A sitemap is a promise to search engines that the listed URLs are live, canonical-url, and indexable. Google's sitemap best practices (opens in a new tab) and your broader sitemap-coverage checks depend on that promise staying true.

Code Example

XML
<!-- sitemap.xml still references deleted blog posts -->
<url><loc>https://example.com/blog/old-post-deleted</loc></url>
<url><loc>https://example.com/blog/moved-to-new-section</loc></url>

These URLs return 404, but the sitemap was not updated after the posts were deleted.

Why It Matters

Including 4XX URLs in a sitemap signals poor site maintenance to Google, wastes crawl budget on non-existent pages, and generates errors in Google Search Console (opens in a new tab) that can mask real indexing issues.

Why 4XX URLs Are Harmful

  • Crawl budget waste: Googlebot spends time fetching dead URLs instead of discovering new content
  • Search Console errors: 4XX URLs appear as errors in the Coverage report, obscuring genuine issues
  • Trust signal: A sitemap with many broken URLs signals poor site quality

Correct Status Code Expectations

URL ConditionExpected HTTP StatusSitemap Action
Page exists and is indexable200 OKInclude
Page permanently moved301 Moved PermanentlyUpdate <loc> to new URL
Page deleted410 Gone or 404 Not FoundRemove from sitemap
Page temporarily unavailable503 Service UnavailableKeep but fix quickly

✅ After a Site Migration

  1. Map all old URLs to new URLs
  2. Implement 301 redirects from old to new
  3. Update sitemap to use only the new URLs
  4. Resubmit the sitemap in Google Search Console

Automation

For dynamic sites, generate sitemaps programmatically from your database of live content rather than a static file.

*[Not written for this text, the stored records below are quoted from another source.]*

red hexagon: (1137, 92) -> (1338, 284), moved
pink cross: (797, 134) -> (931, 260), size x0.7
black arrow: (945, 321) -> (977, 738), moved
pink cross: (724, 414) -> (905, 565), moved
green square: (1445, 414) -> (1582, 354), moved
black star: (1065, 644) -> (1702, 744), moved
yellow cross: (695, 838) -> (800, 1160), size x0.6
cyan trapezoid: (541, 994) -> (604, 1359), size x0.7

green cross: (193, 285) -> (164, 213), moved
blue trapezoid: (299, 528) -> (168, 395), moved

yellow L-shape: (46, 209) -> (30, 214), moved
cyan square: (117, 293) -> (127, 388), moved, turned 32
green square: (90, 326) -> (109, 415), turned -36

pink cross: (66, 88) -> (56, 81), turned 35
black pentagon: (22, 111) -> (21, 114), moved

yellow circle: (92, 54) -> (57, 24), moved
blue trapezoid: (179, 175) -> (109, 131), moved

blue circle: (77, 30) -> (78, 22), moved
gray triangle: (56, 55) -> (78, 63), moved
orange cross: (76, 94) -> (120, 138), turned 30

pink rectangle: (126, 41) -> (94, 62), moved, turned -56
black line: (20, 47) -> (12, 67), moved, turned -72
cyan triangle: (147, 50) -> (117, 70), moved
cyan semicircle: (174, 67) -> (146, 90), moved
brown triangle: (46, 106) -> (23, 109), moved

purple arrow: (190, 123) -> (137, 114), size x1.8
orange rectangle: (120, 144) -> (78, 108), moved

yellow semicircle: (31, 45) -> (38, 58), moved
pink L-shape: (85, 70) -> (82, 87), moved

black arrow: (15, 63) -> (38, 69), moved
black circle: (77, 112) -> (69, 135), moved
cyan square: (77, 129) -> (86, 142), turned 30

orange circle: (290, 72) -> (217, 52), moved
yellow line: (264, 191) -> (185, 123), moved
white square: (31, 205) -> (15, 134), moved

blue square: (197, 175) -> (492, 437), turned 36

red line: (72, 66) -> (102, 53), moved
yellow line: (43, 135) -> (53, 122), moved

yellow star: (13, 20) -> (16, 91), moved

This ensures the sitemap always reflects real page existence.

JavaScript
// Example: Only include published, non-deleted pages
const urls = await db.pages.findMany({
  where: { published: true, deletedAt: null }
})

Exceptions

  • Staging, utility, login, account, or internal search pages may intentionally use different crawl or index signals if they are not meant to rank.
  • Temporary migration states can produce noisy intermediate signals; flag the live production URL pattern, not one-off transition artifacts.
  • When redirects, canonicals, robots directives, or indexability signals conflict, fix the strongest final signal first instead of reporting every downstream symptom as a separate blocker.

Standards

  • Use these references as the standard for the final search-facing HTML, metadata, and crawl behavior.
  • Check the implementation against Google: Sitemap best practices before treating the rule as satisfied.
  • Check the implementation against Google: HTTP status codes and SEO before treating the rule as satisfied.

Verification

Automated Checks

  • Google Search Console → Sitemaps → view submitted sitemap details
  • Search Console → Coverage → filter by "Submitted in sitemap"
  • Use a crawl tool (Screaming Frog, sitebulb) to fetch all sitemap URLs and report status codes

Manual Checks

  • Review representative live pages manually and confirm there is no stronger conflicting signal that changes the intended SEO outcome.